Points of Risk
- Failure to obtain all applicable medical, hospital and other clinical records upon which managed care determination are made.
- Failure to have patients evaluated by clinicians with the appropriate type of training, experience, and credentials.
- Failure to confer directly with the gatekeepers with respect to their determinations for the patient's care and vigorously defending patient needs.
- Failure to be the patient's advocate versus the managed care authority.
- Allowing the gatekeeper's judgment to prevail rather than the treating doctor's.
- Accepting the gatekeeper's threats to dismiss the treating doctor because the doctor disagrees with the management authority.
- Allowing harassment of the clinicians by imposing unreasonable deadlines or treatment plans.
- Allowing contractual obligations to supersede clinical judgment which are not in the patient's best interest.
- Allowing gatekeepers to steer patients to others against the patient's wishes.
Risk Management Strategies
A. Investigate and review all policies, contracts, consent forms, marketing materials, and utilization manuals. Pay attention to the small print. Don't get stampeded in agreeing to a managed care organization's (MCO) protocols because you are afraid to be left out. Remember your professional obligations.
B. Don't allow the gatekeeper or arbitrary treatment protocols to govern the level of care the patient receives. The responsiblity for appropriate care is the treating doctor's.
C. Don't allow claims adjusters, gatekeepers, or phony treatment plans to make patient determinations.
D. Clearly determine the appeals process if your clinical decisions are rejected. Does the plan allow for impartial evaluations by doctors not employed by the managed care company? Otherwise, the fox is guarding the hen house.
E. Determine the timetable for appeals and how reasonable they are with the real world.
F. Review the basis for the treatment determinations by which the MCO obliges you to practice. How valid are they? Do they represent patient care or the bottom line?
G. Support the public disclosure of the MCO's profitability statutes. The press suggests 27-34 percent annual profit to these companies, while they reduce care and the doctors' income.
H. Ask for legal endorsement which states that the treatment of patients is the sole responsiblity of the clinician and not anyone else.

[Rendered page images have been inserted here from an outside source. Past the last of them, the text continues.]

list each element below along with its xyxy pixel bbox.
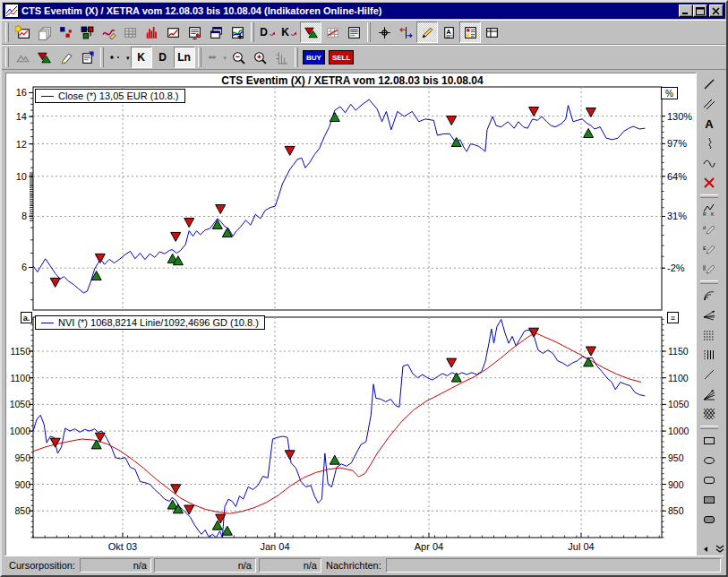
curve-tool-button[interactable] (699, 153, 719, 173)
crosshair-button[interactable] (373, 22, 395, 43)
pencil-e-button[interactable]: E (699, 239, 719, 259)
filled-rounded-rectangle-button[interactable] (699, 510, 719, 530)
scale-arrows-button[interactable] (395, 22, 416, 43)
chart-properties-button[interactable] (76, 47, 98, 68)
ellipse-button[interactable] (699, 451, 719, 470)
delete-drawing-button[interactable] (699, 173, 719, 193)
minimize-button[interactable] (679, 4, 693, 17)
toolbar-grip[interactable] (100, 47, 104, 67)
export-d-button[interactable]: D (257, 22, 278, 43)
trading-signals-button[interactable] (300, 22, 321, 43)
zoom-out-button[interactable] (227, 47, 249, 68)
toolbar-grip[interactable] (700, 426, 718, 429)
edit-indicator-button[interactable] (98, 22, 119, 43)
trend-line-button[interactable] (699, 74, 719, 94)
rounded-rectangle-button[interactable] (699, 470, 719, 490)
freehand-line-button[interactable] (699, 133, 719, 153)
compare-data-button[interactable] (55, 22, 76, 43)
rectangle-icon (702, 434, 716, 448)
maximize-button[interactable] (693, 4, 707, 17)
new-chart-button[interactable] (12, 22, 33, 43)
pane-marker-a[interactable]: a. (21, 312, 32, 323)
zoom-in-button[interactable] (249, 47, 270, 68)
nvi-chart[interactable]: 1150115011001100105010501000100095095090… (6, 314, 700, 557)
bar-width-dropdown-icon[interactable]: ▾ (224, 55, 227, 61)
main-toolbar: DKA (2, 20, 726, 45)
zigzag-tool-button[interactable]: RK (699, 200, 719, 220)
export-k-button[interactable]: K (278, 22, 300, 43)
export-d-label: D (260, 27, 268, 38)
legend-line-sample (41, 323, 54, 323)
toolbar-grip[interactable] (198, 47, 201, 67)
toolbar-grip[interactable] (700, 280, 718, 284)
axis-scale-icon (274, 50, 289, 65)
portfolio-structure-button[interactable] (76, 22, 98, 43)
toolbar-grip[interactable] (700, 194, 718, 198)
scroll-down-button[interactable] (714, 543, 725, 555)
grid-settings-button[interactable] (321, 22, 343, 43)
diagonal-line-button[interactable] (699, 365, 719, 384)
pencil-lines-button[interactable] (699, 259, 719, 279)
axis-label: 8 (21, 211, 27, 221)
signal-triangles-button[interactable] (33, 47, 55, 68)
price-chart[interactable]: 1614121086130%97%64%31%-2% (6, 86, 700, 314)
vertical-lines-button[interactable] (699, 345, 719, 365)
copy-chart-button[interactable] (33, 22, 55, 43)
fan-lines-button[interactable] (699, 306, 719, 325)
close-button[interactable] (709, 4, 724, 17)
axis-label: 64% (667, 171, 687, 182)
line-chart-button[interactable] (162, 22, 184, 43)
chart-presentation-button[interactable] (184, 22, 205, 43)
line-chart-icon (166, 25, 181, 40)
new-chart-window-button[interactable] (227, 22, 248, 43)
plot-area[interactable] (33, 87, 662, 310)
axis-label: 1150 (668, 346, 689, 357)
toolbar-grip[interactable] (295, 47, 298, 67)
daily-d-label: D (158, 52, 167, 63)
plot-area[interactable] (33, 317, 662, 538)
rectangle-button[interactable] (699, 431, 719, 451)
sell-button[interactable]: SELL (329, 50, 354, 65)
text-note-button[interactable]: A (438, 22, 459, 43)
draw-pencil-button[interactable] (416, 22, 438, 43)
svg-text:d: d (703, 225, 706, 230)
point-size-dropdown-icon[interactable]: ▾ (126, 55, 130, 61)
titlebar[interactable]: CTS Eventim (X) / XETRA vom 12.08.03 bis… (3, 3, 725, 19)
parallel-lines-icon (702, 97, 716, 111)
pane-layout-button[interactable] (481, 22, 502, 43)
parallel-lines-button[interactable] (699, 94, 719, 114)
volume-histogram-button[interactable] (141, 22, 162, 43)
indicator-panel-button[interactable] (343, 22, 364, 43)
marker-pen-button[interactable] (55, 47, 76, 68)
delete-drawing-icon (702, 176, 716, 190)
legend-toggle-button[interactable] (459, 22, 481, 43)
svg-text:R: R (703, 211, 707, 217)
fibonacci-arcs-button[interactable] (699, 286, 719, 306)
filled-rectangle-button[interactable] (699, 490, 719, 510)
toolbar-grip[interactable] (251, 22, 254, 42)
text-tool-button[interactable]: A (699, 114, 719, 133)
axis-label: 1000 (10, 426, 31, 436)
toolbar-grip[interactable] (367, 22, 371, 42)
axis-label: 950 (14, 452, 30, 463)
log-scale-label: Ln (177, 52, 191, 63)
pencil-d-button[interactable]: d (699, 220, 719, 239)
price-legend-text: Close (*) 13,05 EUR (10.8.) (58, 90, 179, 101)
buy-label: BUY (306, 54, 321, 62)
retracement-lines-button[interactable] (699, 325, 719, 345)
candle-k-button[interactable]: K (131, 47, 152, 68)
cascade-windows-button[interactable] (205, 22, 227, 43)
statusbar: Cursorposition: n/a n/a n/a Nachrichten: (4, 555, 724, 573)
speed-lines-button[interactable] (699, 384, 719, 404)
gann-grid-button[interactable] (699, 404, 719, 424)
point-size-button[interactable]: ▾ (107, 47, 131, 68)
toolbar-grip[interactable] (5, 22, 9, 42)
speed-lines-icon (702, 387, 716, 401)
buy-button[interactable]: BUY (303, 50, 325, 65)
pane-marker-menu[interactable]: ≡ (667, 312, 679, 323)
toolbar-grip[interactable] (5, 47, 9, 67)
chart-toolbar: ▾KDLn▾BUYSELL (2, 45, 726, 70)
log-scale-button[interactable]: Ln (174, 47, 195, 68)
scroll-left-button[interactable] (699, 543, 711, 555)
daily-d-button[interactable]: D (152, 47, 174, 68)
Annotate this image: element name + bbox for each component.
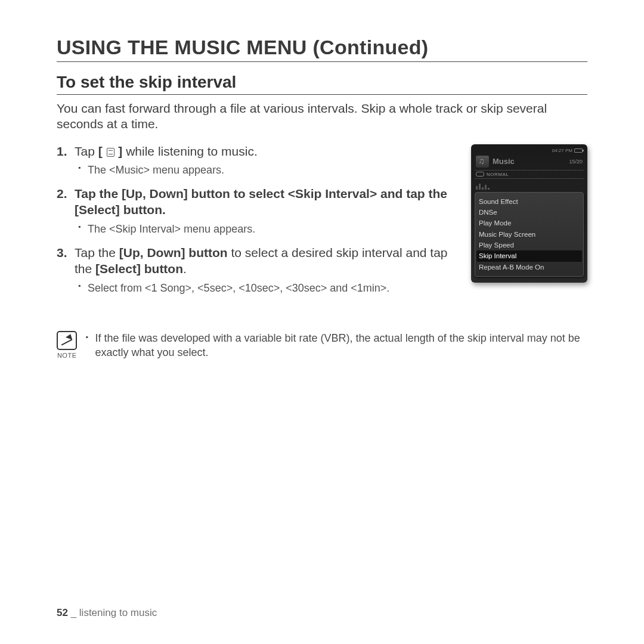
device-mode-bar: NORMAL [475, 170, 584, 179]
content-row: Tap [ ] while listening to music. The <M… [57, 143, 587, 304]
step-2: Tap the [Up, Down] button to select <Ski… [57, 185, 460, 236]
device-statusbar: 04:27 PM [475, 148, 584, 154]
step-1-text-post: while listening to music. [122, 144, 257, 158]
device-menu-item: Repeat A-B Mode On [479, 262, 580, 273]
bracket-open: [ [98, 144, 106, 158]
step-1: Tap [ ] while listening to music. The <M… [57, 143, 460, 178]
device-eq-visual [475, 181, 584, 192]
device-screenshot: 04:27 PM Music 15/20 NORMAL Sound Effect… [471, 144, 587, 283]
note-icon-column: NOTE [57, 331, 77, 359]
device-title-row: Music 15/20 [475, 154, 584, 170]
steps-column: Tap [ ] while listening to music. The <M… [57, 143, 460, 304]
step-2-bullet: The <Skip Interval> menu appears. [78, 222, 460, 236]
device-track-count: 15/20 [569, 159, 583, 165]
device-menu-item: Play Mode [479, 218, 580, 228]
device-menu-panel: Sound Effect DNSe Play Mode Music Play S… [475, 192, 584, 277]
battery-icon [574, 148, 583, 153]
note-block: NOTE If the file was developed with a va… [57, 331, 587, 360]
step-3e: . [183, 262, 187, 275]
device-menu-item: Play Speed [479, 240, 580, 250]
page-footer: 52 _ listening to music [57, 607, 157, 619]
step-3b: [Up, Down] button [119, 246, 228, 259]
device-menu-item: Music Play Screen [479, 229, 580, 240]
note-text: If the file was developed with a variabl… [85, 331, 587, 360]
device-menu-item: DNSe [479, 207, 580, 218]
footer-sep: _ [68, 607, 79, 618]
device-menu-item-selected: Skip Interval [476, 250, 582, 261]
footer-section: listening to music [79, 607, 157, 618]
device-menu-item: Sound Effect [479, 196, 580, 207]
page-number: 52 [57, 607, 68, 618]
step-1-bullet: The <Music> menu appears. [78, 163, 460, 177]
step-3-bullet: Select from <1 Song>, <5sec>, <10sec>, <… [78, 281, 460, 295]
page-title: USING THE MUSIC MENU (Continued) [57, 36, 587, 62]
step-3: Tap the [Up, Down] button to select a de… [57, 244, 460, 295]
device-screen-title: Music [493, 157, 565, 166]
intro-text: You can fast forward through a file at v… [57, 101, 587, 132]
section-title: To set the skip interval [57, 73, 587, 95]
note-icon [57, 331, 77, 350]
menu-button-icon [107, 148, 114, 157]
step-1-text-pre: Tap [75, 144, 98, 158]
step-2-text: Tap the [Up, Down] button to select <Ski… [75, 187, 447, 216]
device-mode-label: NORMAL [487, 172, 509, 177]
loop-icon [476, 172, 484, 177]
note-caption: NOTE [57, 352, 77, 359]
step-3d: [Select] button [95, 262, 183, 275]
bracket-close: ] [115, 144, 123, 158]
device-time: 04:27 PM [552, 148, 572, 153]
music-note-icon [476, 156, 489, 168]
step-3a: Tap the [75, 246, 119, 259]
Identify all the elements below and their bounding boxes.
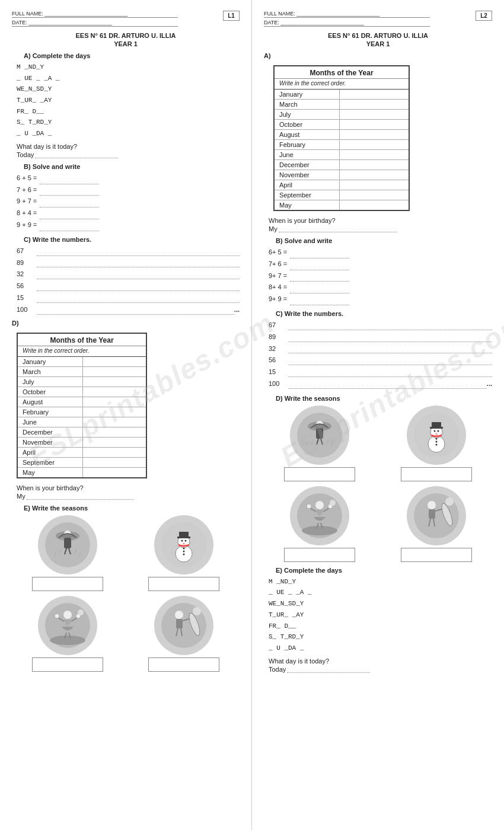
autumn-illustration xyxy=(44,521,91,569)
year-title-right: YEAR 1 xyxy=(264,40,492,47)
day-item: T_UR_ _AY xyxy=(269,609,492,621)
day-item: FR_ D__ xyxy=(269,621,492,632)
month-row: August xyxy=(18,397,146,407)
season-box-winter-r xyxy=(401,467,472,481)
math-item: 7 + 6 = xyxy=(17,184,240,196)
svg-point-65 xyxy=(435,440,437,442)
svg-point-23 xyxy=(50,636,85,645)
months-subtitle-left: Write in the correct order. xyxy=(18,346,146,357)
name-date-left: FULL NAME: ____________________________ … xyxy=(12,11,218,28)
number-item: 15 xyxy=(17,292,240,304)
section-e-title-left: E) Write the seasons xyxy=(12,505,240,512)
season-winter-left xyxy=(128,515,240,591)
month-row: February xyxy=(18,407,146,417)
sheet-label-right: L2 xyxy=(476,11,492,21)
year-title-left: YEAR 1 xyxy=(12,40,240,47)
math-list-left: 6 + 5 = 7 + 6 = 9 + 7 = 8 + 4 = 9 + 9 = xyxy=(17,173,240,231)
school-title-right: EES N° 61 DR. ARTURO U. ILLIA xyxy=(264,32,492,39)
month-row: March xyxy=(275,100,409,110)
day-item: WE_N_SD_Y xyxy=(17,84,240,95)
number-item: 89 xyxy=(17,257,240,269)
section-b-title-left: B) Solve and write xyxy=(12,163,240,170)
sheet-label-left: L1 xyxy=(223,11,240,21)
month-row: April xyxy=(275,180,409,190)
month-row: September xyxy=(18,458,146,468)
month-row: May xyxy=(18,468,146,477)
section-a-title-left: A) Complete the days xyxy=(12,52,240,59)
svg-point-27 xyxy=(55,614,59,618)
svg-point-41 xyxy=(193,607,201,615)
month-row: November xyxy=(18,438,146,448)
day-item: _ U _DA _ xyxy=(17,128,240,139)
season-winter-right xyxy=(381,406,493,481)
seasons-grid-left xyxy=(12,515,240,672)
season-box-winter xyxy=(148,577,219,591)
months-subtitle-right: Write in the correct order. xyxy=(275,79,409,90)
section-d-title-right: D) Write the seasons xyxy=(264,395,492,402)
my-line-left: My xyxy=(17,493,240,500)
month-row: November xyxy=(275,170,409,180)
svg-rect-36 xyxy=(176,619,183,628)
day-item: _ U _DA _ xyxy=(269,643,492,654)
school-title-left: EES N° 61 DR. ARTURO U. ILLIA xyxy=(12,32,240,39)
math-item: 7+ 6 = xyxy=(269,258,492,270)
number-item: 15 xyxy=(269,366,492,378)
math-item: 6+ 5 = xyxy=(269,247,492,258)
svg-point-66 xyxy=(435,443,437,445)
season-circle-spring-r xyxy=(290,486,349,545)
season-spring-left xyxy=(12,596,123,672)
right-column: FULL NAME: ____________________________ … xyxy=(252,0,504,830)
autumn-illustration-r xyxy=(296,411,343,459)
season-circle-winter xyxy=(154,515,213,574)
day-item: FR_ D__ xyxy=(17,106,240,117)
season-autumn-right xyxy=(264,406,376,481)
svg-point-68 xyxy=(302,526,337,535)
season-circle-autumn xyxy=(38,515,97,574)
days-list-left: M _ND_Y _ UE _ _A _ WE_N_SD_Y T_UR_ _AY … xyxy=(17,62,240,139)
season-circle-winter-r xyxy=(407,406,466,465)
svg-point-19 xyxy=(183,547,185,549)
day-item: S_ T_RD_Y xyxy=(269,631,492,643)
svg-point-21 xyxy=(183,553,185,555)
section-a-label-right: A) xyxy=(264,52,492,59)
number-item: 67 xyxy=(17,245,240,257)
month-row: December xyxy=(275,160,409,170)
number-item: 100... xyxy=(269,378,492,390)
month-row: July xyxy=(18,377,146,387)
season-box-autumn-r xyxy=(284,467,355,481)
month-row: June xyxy=(18,417,146,427)
day-item: _ UE _ _A _ xyxy=(269,587,492,598)
month-row: March xyxy=(18,367,146,377)
section-d-left: D) Months of the Year Write in the corre… xyxy=(12,320,240,482)
season-circle-summer-r xyxy=(407,486,466,545)
season-circle-spring xyxy=(38,596,97,655)
season-box-spring xyxy=(32,657,103,672)
section-c-title-left: C) Write the numbers. xyxy=(12,236,240,243)
section-d-label-left: D) xyxy=(12,320,240,327)
month-row: May xyxy=(275,200,409,210)
summer-illustration-r xyxy=(413,492,460,540)
seasons-grid-right xyxy=(264,406,492,562)
month-row: October xyxy=(275,120,409,130)
winter-illustration xyxy=(160,521,208,569)
svg-point-61 xyxy=(433,430,435,432)
svg-point-24 xyxy=(63,611,72,619)
months-title-left: Months of the Year xyxy=(18,334,146,346)
month-row: August xyxy=(275,130,409,140)
svg-rect-60 xyxy=(430,427,443,429)
svg-point-84 xyxy=(445,497,454,506)
section-e-title-right: E) Complete the days xyxy=(264,567,492,574)
month-row: January xyxy=(275,90,409,100)
what-day-right: What day is it today? xyxy=(269,657,492,665)
date-label-left: DATE: ____________________________ xyxy=(12,20,178,27)
month-row: July xyxy=(275,110,409,120)
number-item: 67 xyxy=(269,320,492,331)
day-item: _ UE _ _A _ xyxy=(17,73,240,84)
day-item: WE_N_SD_Y xyxy=(269,598,492,609)
svg-point-72 xyxy=(307,504,311,509)
fullname-label-left: FULL NAME: ____________________________ xyxy=(12,11,178,18)
season-box-summer-r xyxy=(401,548,472,562)
section-c-title-right: C) Write the numbers. xyxy=(264,310,492,317)
number-item: 100... xyxy=(17,304,240,316)
svg-point-16 xyxy=(181,540,183,541)
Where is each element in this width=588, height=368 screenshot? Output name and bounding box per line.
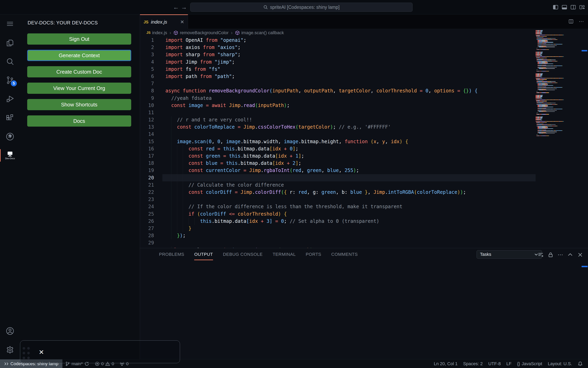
line-text: // r and t are very cool!! (165, 116, 252, 123)
keyboard-layout-status[interactable]: Layout: U.S. (545, 359, 575, 368)
eol-status[interactable]: LF (504, 359, 514, 368)
line-number: 24 (140, 203, 154, 210)
layout-sidebar-right-icon[interactable] (570, 4, 576, 10)
activity-item-settings[interactable] (0, 340, 20, 359)
breadcrumb-item[interactable]: removeBackgroundColor (173, 30, 228, 35)
activity-item-search[interactable] (0, 52, 20, 71)
activity-item-extensions[interactable] (0, 108, 20, 127)
close-icon[interactable]: ✕ (37, 348, 46, 356)
code-line-5[interactable]: 5import fs from "fs" (140, 66, 588, 73)
current-line-highlight (162, 174, 536, 181)
code-line-14[interactable]: 14 (140, 131, 588, 138)
view-your-current-org-button[interactable]: View Your Current Org (27, 83, 131, 94)
line-number: 12 (140, 116, 154, 123)
code-line-25[interactable]: 25 if (colorDiff <= colorThreshold) { (140, 210, 588, 218)
create-custom-doc-button[interactable]: Create Custom Doc (27, 66, 131, 77)
code-line-2[interactable]: 2import axios from "axios"; (140, 44, 588, 51)
line-number: 22 (140, 189, 154, 196)
code-line-6[interactable]: 6import path from "path"; (140, 73, 588, 80)
activity-item-run-and-debug[interactable] (0, 90, 20, 108)
search-icon (263, 5, 268, 9)
cursor-position-status[interactable]: Ln 20, Col 1 (431, 359, 460, 368)
lock-icon[interactable] (548, 252, 554, 258)
layout-sidebar-left-icon[interactable] (553, 4, 558, 10)
docs-button[interactable]: Docs (27, 115, 131, 127)
code-line-11[interactable]: 11 (140, 109, 588, 116)
language-status[interactable]: {} JavaScript (514, 359, 545, 368)
generate-context-button[interactable]: Generate Context (27, 50, 131, 61)
tab-indexjs[interactable]: JS index.js ✕ (140, 14, 188, 29)
code-line-30[interactable]: 30 let result = await image.writeAsync(o… (140, 246, 588, 248)
code-line-29[interactable]: 29 (140, 239, 588, 246)
code-line-12[interactable]: 12 // r and t are very cool!! (140, 116, 588, 123)
code-line-26[interactable]: 26 this.bitmap.data[idx + 3] = 0; // Set… (140, 218, 588, 225)
panel-tab-output[interactable]: OUTPUT (194, 248, 213, 261)
line-text: const green = this.bitmap.data[idx + 1]; (165, 152, 304, 160)
show-shortcuts-button[interactable]: Show Shortcuts (27, 99, 131, 110)
code-line-24[interactable]: 24 // If the color difference is less th… (140, 203, 588, 210)
code-line-23[interactable]: 23 (140, 196, 588, 203)
code-editor[interactable]: 1import OpenAI from "openai";2import axi… (140, 37, 588, 248)
code-line-7[interactable]: 7 (140, 80, 588, 87)
back-icon[interactable]: ← (172, 4, 180, 11)
breadcrumb-item[interactable]: JSindex.js (147, 30, 167, 35)
code-line-15[interactable]: 15 image.scan(0, 0, image.bitmap.width, … (140, 138, 588, 145)
code-line-18[interactable]: 18 const blue = this.bitmap.data[idx + 2… (140, 160, 588, 167)
activity-item-github[interactable] (0, 127, 20, 146)
code-line-22[interactable]: 22 const colorDiff = Jimp.colorDiff({ r:… (140, 189, 588, 196)
activity-item-source-control[interactable]: 5 (0, 71, 20, 90)
code-line-28[interactable]: 28 }); (140, 232, 588, 239)
code-line-4[interactable]: 4import Jimp from "jimp"; (140, 58, 588, 66)
code-line-9[interactable]: 9 //yeah fdsatea (140, 95, 588, 102)
indent-guide (177, 196, 177, 203)
drag-handle-dots[interactable] (23, 347, 30, 359)
indent-guide (171, 196, 171, 203)
panel-tab-comments[interactable]: COMMENTS (331, 248, 358, 261)
code-line-8[interactable]: 8async function removeBackgroundColor(in… (140, 87, 588, 94)
panel-scrollbar-accent (582, 266, 588, 267)
code-line-19[interactable]: 19 const currentColor = Jimp.rgbaToInt(r… (140, 167, 588, 174)
code-line-27[interactable]: 27 } (140, 225, 588, 232)
output-channel-select[interactable]: Tasks (477, 250, 542, 259)
clear-output-icon[interactable] (538, 252, 544, 258)
code-line-1[interactable]: 1import OpenAI from "openai"; (140, 37, 588, 44)
code-line-3[interactable]: 3import sharp from "sharp"; (140, 51, 588, 58)
code-line-10[interactable]: 10 const image = await Jimp.read(inputPa… (140, 102, 588, 109)
split-editor-icon[interactable] (568, 19, 574, 24)
more-actions-icon[interactable]: ⋯ (558, 252, 563, 258)
js-file-icon: JS (147, 31, 151, 35)
encoding-status[interactable]: UTF-8 (485, 359, 503, 368)
panel-tab-problems[interactable]: PROBLEMS (159, 248, 184, 261)
line-text: import path from "path"; (165, 73, 235, 80)
line-text: const currentColor = Jimp.rgbaToInt(red,… (165, 167, 359, 174)
panel-tab-ports[interactable]: PORTS (306, 248, 321, 261)
maximize-panel-icon[interactable] (567, 252, 573, 258)
sign-out-button[interactable]: Sign Out (27, 33, 131, 45)
code-line-21[interactable]: 21 // Calculate the color difference (140, 181, 588, 189)
layout-panel-icon[interactable] (562, 4, 567, 10)
indentation-status[interactable]: Spaces: 2 (460, 359, 486, 368)
customize-layout-icon[interactable] (579, 4, 585, 10)
code-line-20[interactable]: 20 (140, 174, 588, 181)
breadcrumb-separator: › (169, 30, 171, 36)
activity-item-menu[interactable] (0, 14, 20, 33)
activity-item-accounts[interactable] (0, 322, 20, 340)
notifications-bell[interactable] (575, 359, 586, 368)
code-line-16[interactable]: 16 const red = this.bitmap.data[idx + 0]… (140, 145, 588, 152)
title-bar: ← → spriteAI [Codespaces: shiny lamp] (0, 0, 588, 14)
code-line-13[interactable]: 13 const colorToReplace = Jimp.cssColorT… (140, 123, 588, 131)
minimap[interactable] (536, 30, 578, 248)
line-number: 20 (140, 174, 154, 181)
close-panel-icon[interactable] (577, 252, 583, 258)
panel-tab-debug-console[interactable]: DEBUG CONSOLE (223, 248, 263, 261)
sidebar-title: DEV-DOCS: YOUR DEV-DOCS (28, 20, 98, 26)
command-center-search[interactable]: spriteAI [Codespaces: shiny lamp] (190, 3, 413, 12)
panel-tab-terminal[interactable]: TERMINAL (273, 248, 296, 261)
code-line-17[interactable]: 17 const green = this.bitmap.data[idx + … (140, 152, 588, 160)
activity-item-explorer[interactable] (0, 33, 20, 52)
activity-item-dev-docs[interactable]: Dev-Docs (0, 146, 20, 165)
breadcrumb-item[interactable]: image.scan() callback (235, 30, 284, 35)
close-tab-icon[interactable]: ✕ (180, 19, 184, 25)
forward-icon[interactable]: → (180, 4, 188, 11)
indent-guide (171, 174, 171, 181)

I. Study the PR materials used for marketing and make sure they are not misleading when it comes to chiropractic care.
J. Make sure what exactly your malpractice covers and does not in the MCO setting.
K. Don't sign with an MCO without a lawyer reviewing the proposal.
The treating doctor is ultimately responsible for patient care. Don't let the MCO interfere with your patient care and place you in jeopardy. Ask the MCO what legal protection you will receive from them and then check it out with your malpractice company. "Trust but verify" was former President Reagan's perspective when it came to the USSR. Not a bad idea for the 21st century chiropractic physician to remember before signing any MCO contracts.